*EXTRACTED ENTRIES:*
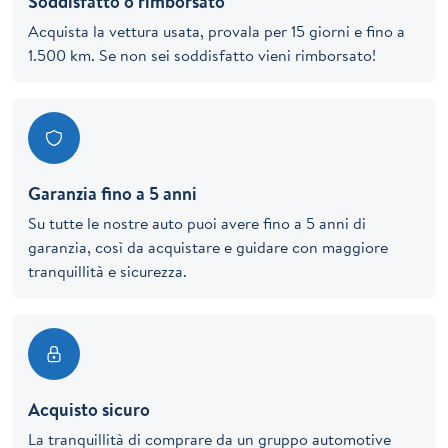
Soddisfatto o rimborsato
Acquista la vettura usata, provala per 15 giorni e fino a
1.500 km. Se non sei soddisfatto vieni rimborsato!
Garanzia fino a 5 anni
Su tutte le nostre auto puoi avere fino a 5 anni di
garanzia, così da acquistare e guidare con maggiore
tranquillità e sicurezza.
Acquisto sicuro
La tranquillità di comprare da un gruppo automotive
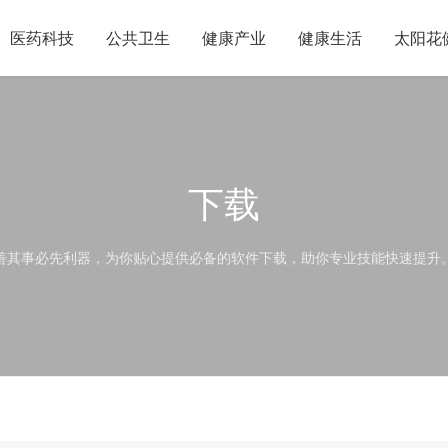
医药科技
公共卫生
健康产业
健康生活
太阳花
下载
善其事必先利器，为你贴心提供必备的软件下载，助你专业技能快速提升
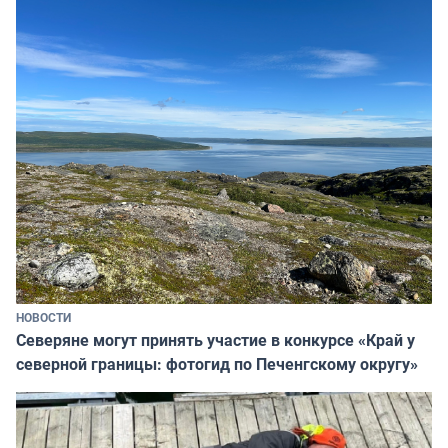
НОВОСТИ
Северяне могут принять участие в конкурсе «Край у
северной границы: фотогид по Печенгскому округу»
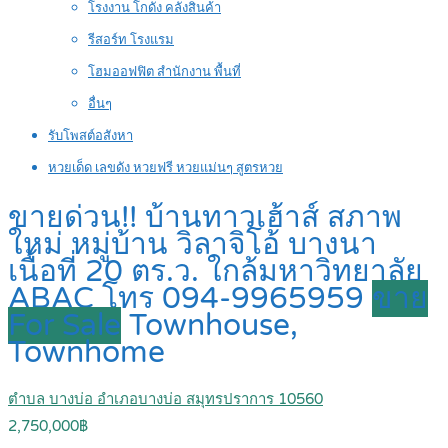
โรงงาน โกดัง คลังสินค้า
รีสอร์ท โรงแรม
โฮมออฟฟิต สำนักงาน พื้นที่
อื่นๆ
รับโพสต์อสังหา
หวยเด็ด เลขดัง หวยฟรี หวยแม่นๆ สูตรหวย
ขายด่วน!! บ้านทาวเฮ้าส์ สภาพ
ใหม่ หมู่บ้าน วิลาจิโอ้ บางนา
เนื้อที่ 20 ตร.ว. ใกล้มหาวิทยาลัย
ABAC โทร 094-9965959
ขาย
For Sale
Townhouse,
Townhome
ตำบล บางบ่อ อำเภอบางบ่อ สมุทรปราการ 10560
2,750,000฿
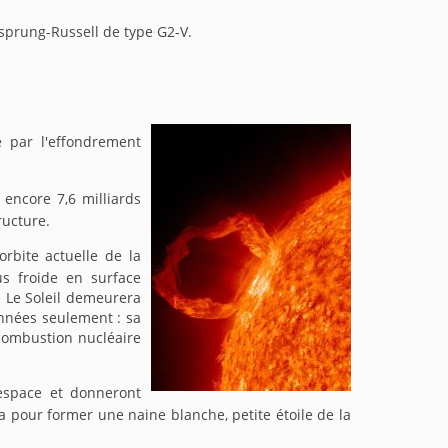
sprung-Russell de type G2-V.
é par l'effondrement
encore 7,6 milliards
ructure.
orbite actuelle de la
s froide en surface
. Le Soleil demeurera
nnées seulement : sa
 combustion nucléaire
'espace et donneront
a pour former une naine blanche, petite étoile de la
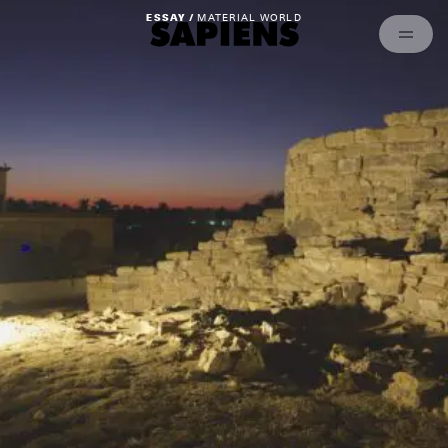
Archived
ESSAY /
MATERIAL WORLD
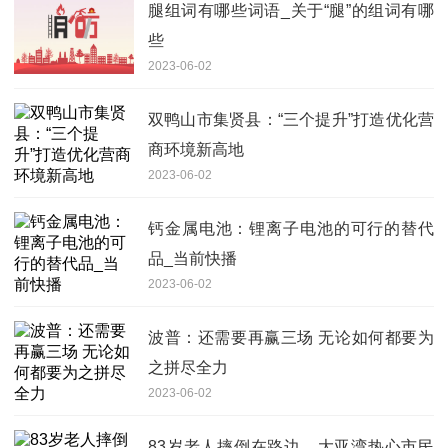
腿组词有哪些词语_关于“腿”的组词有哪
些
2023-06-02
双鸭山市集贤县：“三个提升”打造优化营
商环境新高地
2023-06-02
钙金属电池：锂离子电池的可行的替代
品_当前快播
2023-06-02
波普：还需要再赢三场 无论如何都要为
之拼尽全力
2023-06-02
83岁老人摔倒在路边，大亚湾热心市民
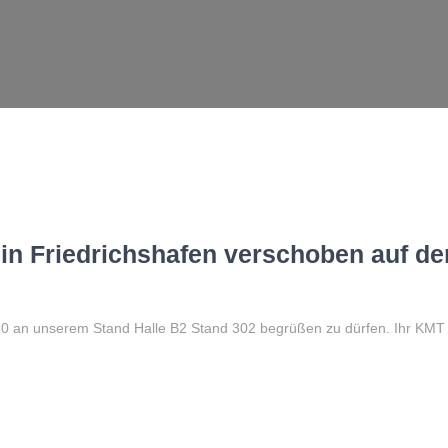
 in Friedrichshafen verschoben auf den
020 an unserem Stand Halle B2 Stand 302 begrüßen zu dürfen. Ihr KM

*YOUR TASK:* Transcribe all records verbatim and omit each image.

*RESPONSE AREA:*
Soddisfatto o rimborsato
Acquista la vettura usata, provala per 15 giorni e fino a
1.500 km. Se non sei soddisfatto vieni rimborsato!
Garanzia fino a 5 anni
Su tutte le nostre auto puoi avere fino a 5 anni di
garanzia, così da acquistare e guidare con maggiore
tranquillità e sicurezza.
Acquisto sicuro
La tranquillità di comprare da un gruppo automotive
医药科技
公共卫生
健康产业
健康生活
太阳花
下载
善其事必先利器，为你贴心提供必备的软件下载，助你专业技能快速提升
НОВОСТИ
Северяне могут принять участие в конкурсе «Край у
северной границы: фотогид по Печенгскому округу»
โรงงาน โกดัง คลังสินค้า
รีสอร์ท โรงแรม
โฮมออฟฟิต สำนักงาน พื้นที่
อื่นๆ
รับโพสต์อสังหา
หวยเด็ด เลขดัง หวยฟรี หวยแม่นๆ สูตรหวย
ขายด่วน!! บ้านทาวเฮ้าส์ สภาพ
ใหม่ หมู่บ้าน วิลาจิโอ้ บางนา
เนื้อที่ 20 ตร.ว. ใกล้มหาวิทยาลัย
ABAC โทร 094-9965959
ขาย
For Sale
Townhouse,
Townhome
ตำบล บางบ่อ อำเภอบางบ่อ สมุทรปราการ 10560
2,750,000฿
sprung-Russell de type G2-V.
é par l'effondrement
encore 7,6 milliards
ructure.
orbite actuelle de la
s froide en surface
. Le Soleil demeurera
nnées seulement : sa
 combustion nucléaire
'espace et donneront
a pour former une naine blanche, petite étoile de la
Archived
ESSAY /
MATERIAL WORLD
腿组词有哪些词语_关于“腿”的组词有哪
些
2023-06-02
双鸭山市集贤县：“三个提升”打造优化营
商环境新高地
2023-06-02
钙金属电池：锂离子电池的可行的替代
品_当前快播
2023-06-02
波普：还需要再赢三场 无论如何都要为
之拼尽全力
2023-06-02
83岁老人摔倒在路边，大亚湾热心市民
 in Friedrichshafen verschoben auf den
020 an unserem Stand Halle B2 Stand 302 begrüßen zu dürfen. Ihr KM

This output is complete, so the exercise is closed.